The relationship between quadrupedal stance and large body size in dinosaurs is complex. In sauropods, the transition to quadrupedality was clearly a prerequisite for the evolution of extreme gigantism. Sauropods evolved fully columnar, parasagittal limbs—analogous to the pillar-like legs of elephants—that positioned the limb bones directly beneath the body to support masses exceeding 50 tonnes (Hutchinson 2021). McPhee et al. (2018) noted that sauropods were unique among quadrupedal dinosaurs in having this fully erect, graviportal stance, allowing efficient weight support in accordance with biomechanical scaling principles: as body mass increases, limbs must become more columnar to maintain adequate safety factors.

However, Barrett & Maidment (2017) cautioned that body size increase alone was not the primary driver of the quadrupedal transition in ornithischians. They found that neither increased body size nor the acquisition of dermal armour appeared to have played a significant direct role in triggering the ornithischian quadrupedal reversions. Instead, increased head size may have shifted the center of mass anteriorly in ceratopsians, and the evolution of herbivory—with an enlarged gut displacing the center of mass forward—is a plausible driver in both ornithischians and sauropodomorphs, though this hypothesis remains difficult to test rigorously.

Hutchinson (2021) placed these considerations within the broader context of the evolutionary biomechanics of giant land animals. Giant tetrapods—whether mammalian or dinosaurian—face nonlinear constraints as mass increases. Limb bone geometry becomes more robust (shorter, thicker), effective mechanical advantage (EMA) plateaus beyond approximately 300 kg in mammals, and locomotor abilities are progressively reduced. Sauropod dinosaurs demonstrate that body plans quite different from mammalian models (e.g., lacking the capacity for active pronation, possessing columnar metacarpal and metatarsal arrangements) can also support extreme masses, indicating multiple evolutionary solutions to the biomechanical constraints of gigantism.

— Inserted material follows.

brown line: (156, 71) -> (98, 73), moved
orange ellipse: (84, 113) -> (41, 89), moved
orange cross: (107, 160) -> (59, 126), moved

Not all dinosaurs were strictly obligate bipeds or obligate quadrupeds. Several taxa exhibit evidence of facultative quadrupedality or bipedality—the capacity to shift between two-legged and four-legged locomotion depending on circumstance. Iguanodon has long been interpreted as a facultative biped that habitually walked on all fours but could rear onto its hind limbs for running or defense (Norman 1980). Hadrosaurs similarly may have used both gaits.

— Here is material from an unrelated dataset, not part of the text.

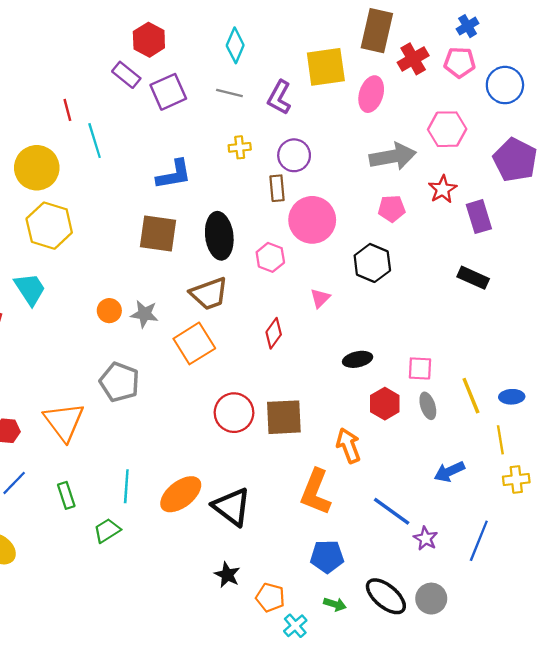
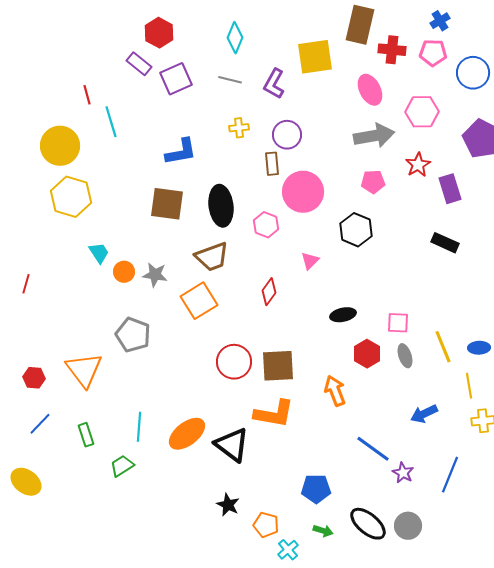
red cross: (413, 59) -> (392, 50), turned 36
pink ellipse: (371, 94) -> (370, 90), moved, turned -44
cyan trapezoid: (30, 289) -> (99, 253), moved, size x0.7
orange L-shape: (316, 492) -> (274, 414), moved, turned -102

Ontogenetic shifts in locomotor mode have been proposed for several taxa. Zhao et al. (2013) used bone histology to suggest that Psittacosaurus lujiatunensis underwent a postural shift during growth, potentially from quadrupedal juveniles to bipedal adults—the reverse of the pattern proposed for some ornithopods such as Maiasaura, where juveniles may have been bipedal and adults predominantly quadrupedal (Dilkes 2001). In sauropodomorphs, ontogenetic changes in limb proportions in Massospondylus suggest a possible shift from bipedal to quadrupedal posture during growth (Reisz et al. 2005). These ontogenetic transitions echo the phylogenetic transitions within the broader clade and suggest that the developmental flexibility to shift between stances may have facilitated the evolutionary transition itself.

Trackway (ichnofossil) evidence provides direct confirmation of quadrupedal locomotion in dinosaurs. Quadrupedal trackways preserve both manus (hand) and pes (foot) impressions in a characteristic pattern. Sauropod trackways are among the best-studied and are classified as narrow-gauge (with manus prints close to the midline) or wide-gauge (with manus prints placed laterally), with titanosaurs generally associated with wide-gauge trackways. Ceratopsian and thyreophoran trackways also preserve four-limbed locomotion patterns. Ichnological evidence complements skeletal reconstructions and helps constrain gait parameters such as stride length, gauge width, and speed estimates, providing a more complete picture of how quadrupedal dinosaurs actually moved through their environments.